April and May Holidays

Look who has come crawling back, out of the dust which lies untouched on the top of all my shkoffs because April was poetry month. Ok fine, that dust has been untouched since forever because I hate dusting, but I did spend an entire month writing poems and stories and one of them is going to be published in the postcard prose section of The Literary Bohemian in June!

Other than writing, I have been waking up to blue skies. It has not rained in weeks and it is sunny every day. You'd think that every day would just melt into the next, but going to a Ukrainian wedding, planning a teacher seminar, showing up to a non-existent parade on May Day, experiencing Orthodox Easter, and seeing Stalin's flag waving on Victory Day have broken the days up quite nicely.

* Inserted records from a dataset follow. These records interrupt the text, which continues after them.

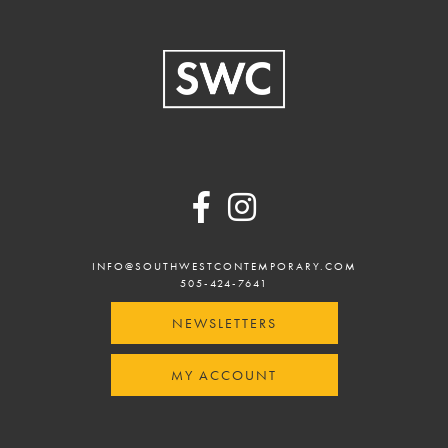
Footer
INFO@SOUTHWESTCONTEMPORARY.COM
505-424-7641
NEWSLETTERS
MY ACCOUNT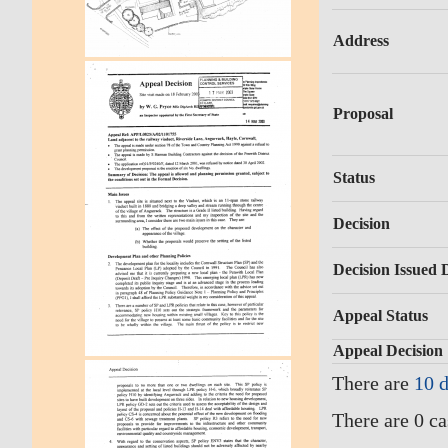
Address
Proposal
Status
Decision
Decision Issued 
Appeal Status
Appeal Decision
There are
10 
There are 0 ca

Ukrainian Wedding: Lena and Sasha, 2013!
We went to our friend Lena's parent's apartment to witness the fun and games before the official wedding ceremony. Logan and I stood outside the apartment building where family members and friends were gathered. Sasha arrived and was immediately asked questions in order to be allowed to pass through. We guessed he answered right when he stepped into the building and started up the stairs. We were really confused as the guests trailed behind him, making their way up the stairs too, so we followed them until we made it to the fourth or fifth floor. There, Lena was held captive until the captors were convinced that Sasha was telling the truth as he confessed his undying love to his wife to be, "я люблю тебя!" The ceremony was short and sweet and Logan and I were the only ones who did not bury Lena with flowers. (Why do we always forget the importance of flowers in Ukraine?!) The reception was held at a Crimean restaurant and it was lovely. It was similar to an American wedding reception, but with more games including one where a man had to be wrapped like a baby in a diaper. Sorry for the blurry photos; I was basically dancing the whole night and my camera just can't hand my moves!

Teacher Training Seminar
I received a SPA grant to help promote Leadership and Volunteerism in Ukraine and we had our first seminar this April. My counterpart was ill so a colleague stepped in to help. The seminar was very active, which was perfect, although I wished I could have had a little more time to do a recap at the end. I want to thank the Peace Corps Volunteers that helped me create a living library about Volunteerism at this seminar (Thank you Joey, Rachel, Cynden, and Logan!).

May Day Mayhem
We (Logan, Joey, Cynden, Kristen, Sarah, and I) went to the square in the morning and waited for a parade that never came. We think it was because the mayor is in jail and the intermim mayor has gotten too wrapped up in mayhem to remember to organize a parade to celebrate Melitopol's workers. When we saw no balloons or flags, we decided to walk to Gorkova Park and get some shashlik. After the men left for their camping trip in Crimea, the ladies got together and had a feast with cookies, fruit, champagne, and the like until there were just two of us left. The day was young so Cynden and I called a cab and visited our friends in Krasnaya Gora. I'll let the pictures finish this story.

Ukrainian Easter (Paska)
Orthodox Easter was celebrated on 5 May this year. I went to my counterpart's house and baked some paska (a lot of paska) and the next morning we went to the church to "bless" eggs and bread. We stood outside the church at seven, waiting for the gates to open so we could be pushed in like cattle and find a place to stand in the churchyard. People laid out bottles of wine, opened bags of cheese, uncovered their paska, and the priest came around and sprayed us with water. It was actually really funny. Everyone was laughing, dripping wet,  and wiping water away from their eyes, except Logan who used me, Olya, and her daughter as a shield. 

Victory Day, 9 May
There was no parade for Victory day, either, but there was a ceremony in the center of town. It was a blast from the Soviet past and I loved it. The Ukrainian national anthem, the speeches made by Melitpol's oldest to youngest, the flag of Stalin blowing in the wind, the triumphant singing, the marching, the letting go of balloons, the watching them fly away. A man passed out in the crowd and a woman took photos of him being carried away on a stretcher to an old ambulance that looked like a drawing a little kid made sixty eight years ago.